Directions for this task
Locate the word "historia" in the entries below, then gather every line that holds it.

Supplied material

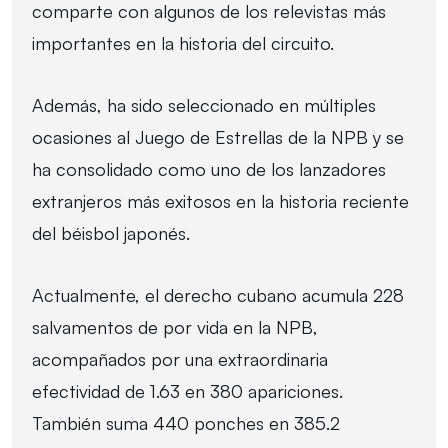
comparte con algunos de los relevistas más
importantes en la historia del circuito.
Además, ha sido seleccionado en múltiples
ocasiones al Juego de Estrellas de la NPB y se
ha consolidado como uno de los lanzadores
extranjeros más exitosos en la historia reciente
del béisbol japonés.
Actualmente, el derecho cubano acumula 228
salvamentos de por vida en la NPB,
acompañados por una extraordinaria
efectividad de 1.63 en 380 apariciones.
También suma 440 ponches en 385.2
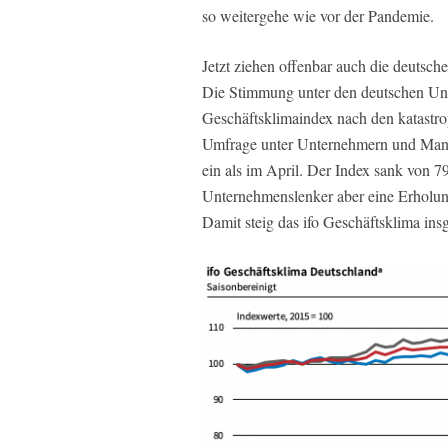
so weitergehe wie vor der Pandemie.
Jetzt ziehen offenbar auch die deutsc
Die Stimmung unter den deutschen Unt
Geschäftsklimaindex nach den katastro
Umfrage unter Unternehmern und Manag
ein als im April. Der Index sank von 7
Unternehmenslenker aber eine Erholung
Damit steig das ifo Geschäftsklima ins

Answer box
importantes en la historia del circuito.
extranjeros más exitosos en la historia reciente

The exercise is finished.